* _How to complete this task_
Lines from the beginning of the data below through the one containing "Zahraj si se" are to be printed exactly as they appear.

* _Dataset entries_

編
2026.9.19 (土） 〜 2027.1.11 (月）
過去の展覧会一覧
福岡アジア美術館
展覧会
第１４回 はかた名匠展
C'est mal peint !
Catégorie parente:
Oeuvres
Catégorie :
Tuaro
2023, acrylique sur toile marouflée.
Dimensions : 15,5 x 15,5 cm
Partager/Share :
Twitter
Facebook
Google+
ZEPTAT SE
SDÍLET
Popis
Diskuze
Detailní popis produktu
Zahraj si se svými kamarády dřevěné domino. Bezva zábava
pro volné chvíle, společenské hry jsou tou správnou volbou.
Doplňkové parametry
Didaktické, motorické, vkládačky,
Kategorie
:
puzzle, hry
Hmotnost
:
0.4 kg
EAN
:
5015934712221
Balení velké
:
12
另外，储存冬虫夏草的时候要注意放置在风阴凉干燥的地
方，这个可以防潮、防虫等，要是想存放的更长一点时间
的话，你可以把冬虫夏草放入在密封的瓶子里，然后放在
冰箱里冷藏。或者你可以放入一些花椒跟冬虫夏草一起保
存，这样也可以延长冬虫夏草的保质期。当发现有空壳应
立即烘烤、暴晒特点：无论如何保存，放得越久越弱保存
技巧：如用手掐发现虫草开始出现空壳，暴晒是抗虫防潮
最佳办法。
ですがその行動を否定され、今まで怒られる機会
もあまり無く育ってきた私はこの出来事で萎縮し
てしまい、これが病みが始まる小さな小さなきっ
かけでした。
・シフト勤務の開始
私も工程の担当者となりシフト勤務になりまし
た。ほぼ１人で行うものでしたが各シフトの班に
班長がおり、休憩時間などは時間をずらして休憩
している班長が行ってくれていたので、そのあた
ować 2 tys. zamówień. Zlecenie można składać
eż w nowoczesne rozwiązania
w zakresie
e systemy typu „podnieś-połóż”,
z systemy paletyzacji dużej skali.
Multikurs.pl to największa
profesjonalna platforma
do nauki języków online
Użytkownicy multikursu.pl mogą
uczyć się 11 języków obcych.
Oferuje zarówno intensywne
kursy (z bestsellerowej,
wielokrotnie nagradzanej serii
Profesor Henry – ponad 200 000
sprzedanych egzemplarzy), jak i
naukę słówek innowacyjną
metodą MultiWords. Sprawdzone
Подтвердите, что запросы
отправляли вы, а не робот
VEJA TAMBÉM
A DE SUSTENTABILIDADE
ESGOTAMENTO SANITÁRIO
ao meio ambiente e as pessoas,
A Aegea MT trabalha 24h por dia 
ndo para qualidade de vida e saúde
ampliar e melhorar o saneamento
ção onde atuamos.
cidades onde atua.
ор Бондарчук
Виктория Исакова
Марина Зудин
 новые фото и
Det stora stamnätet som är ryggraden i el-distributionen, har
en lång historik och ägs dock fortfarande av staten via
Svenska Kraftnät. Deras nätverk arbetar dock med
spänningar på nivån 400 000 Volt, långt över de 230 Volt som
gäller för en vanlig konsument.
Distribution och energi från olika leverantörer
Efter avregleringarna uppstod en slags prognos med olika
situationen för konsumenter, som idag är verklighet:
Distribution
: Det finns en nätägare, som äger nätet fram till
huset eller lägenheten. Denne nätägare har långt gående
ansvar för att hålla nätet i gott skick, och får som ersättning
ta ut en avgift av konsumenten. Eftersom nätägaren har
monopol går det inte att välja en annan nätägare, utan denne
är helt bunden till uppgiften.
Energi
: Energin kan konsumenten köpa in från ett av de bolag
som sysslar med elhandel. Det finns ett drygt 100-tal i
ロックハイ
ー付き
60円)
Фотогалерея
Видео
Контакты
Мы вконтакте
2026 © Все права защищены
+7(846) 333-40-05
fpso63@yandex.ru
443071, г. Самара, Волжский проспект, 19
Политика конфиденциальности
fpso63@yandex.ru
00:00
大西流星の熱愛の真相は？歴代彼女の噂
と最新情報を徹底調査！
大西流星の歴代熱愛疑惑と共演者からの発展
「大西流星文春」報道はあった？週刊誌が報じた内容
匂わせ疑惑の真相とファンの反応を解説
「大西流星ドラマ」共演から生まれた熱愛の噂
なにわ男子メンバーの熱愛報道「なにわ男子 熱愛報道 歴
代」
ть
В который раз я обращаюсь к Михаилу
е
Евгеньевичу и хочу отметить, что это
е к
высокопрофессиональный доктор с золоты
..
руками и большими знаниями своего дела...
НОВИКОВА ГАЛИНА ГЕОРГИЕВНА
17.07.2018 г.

* _Exercise result_
編
2026.9.19 (土） 〜 2027.1.11 (月）
過去の展覧会一覧
福岡アジア美術館
展覧会
第１４回 はかた名匠展
C'est mal peint !
Catégorie parente:
Oeuvres
Catégorie :
Tuaro
2023, acrylique sur toile marouflée.
Dimensions : 15,5 x 15,5 cm
Partager/Share :
Twitter
Facebook
Google+
ZEPTAT SE
SDÍLET
Popis
Diskuze
Detailní popis produktu
Zahraj si se svými kamarády dřevěné domino. Bezva zábava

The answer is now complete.